**INFORMATION SUPPLIED**
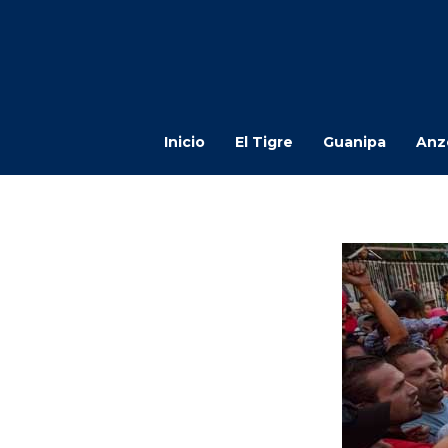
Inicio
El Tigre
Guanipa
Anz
...
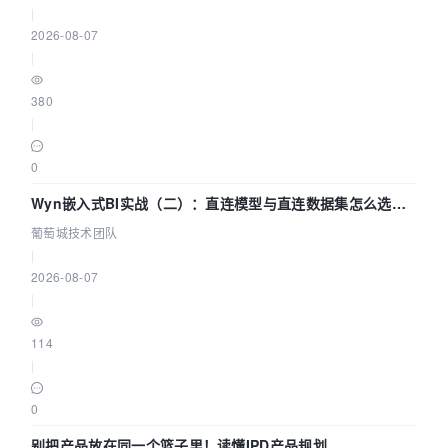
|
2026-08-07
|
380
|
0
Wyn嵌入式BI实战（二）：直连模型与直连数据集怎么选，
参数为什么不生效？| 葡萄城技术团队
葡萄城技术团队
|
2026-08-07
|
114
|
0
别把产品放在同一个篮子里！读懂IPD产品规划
--
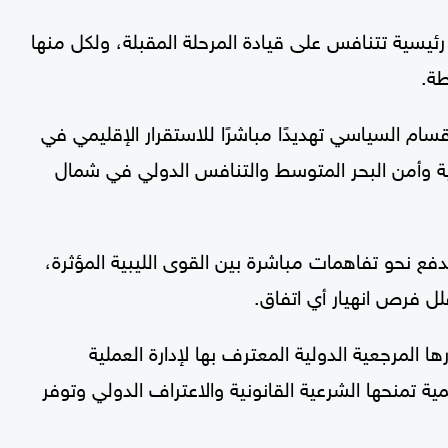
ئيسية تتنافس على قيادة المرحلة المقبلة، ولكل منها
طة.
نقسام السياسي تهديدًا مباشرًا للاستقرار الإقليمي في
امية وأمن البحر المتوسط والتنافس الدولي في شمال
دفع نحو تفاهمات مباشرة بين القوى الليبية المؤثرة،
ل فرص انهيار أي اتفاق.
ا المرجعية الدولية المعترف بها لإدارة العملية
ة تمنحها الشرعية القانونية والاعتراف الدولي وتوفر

**WORK INSTRUCTION**
In the listing above, locate the line with "امية وأمن البحر" and the line with "ة تمنحها الشرعية", then extract exactly those lines and every line between them, and nothing more.

**TASK SOLUTION**
امية وأمن البحر المتوسط والتنافس الدولي في شمال
دفع نحو تفاهمات مباشرة بين القوى الليبية المؤثرة،
ل فرص انهيار أي اتفاق.
ا المرجعية الدولية المعترف بها لإدارة العملية
ة تمنحها الشرعية القانونية والاعتراف الدولي وتوفر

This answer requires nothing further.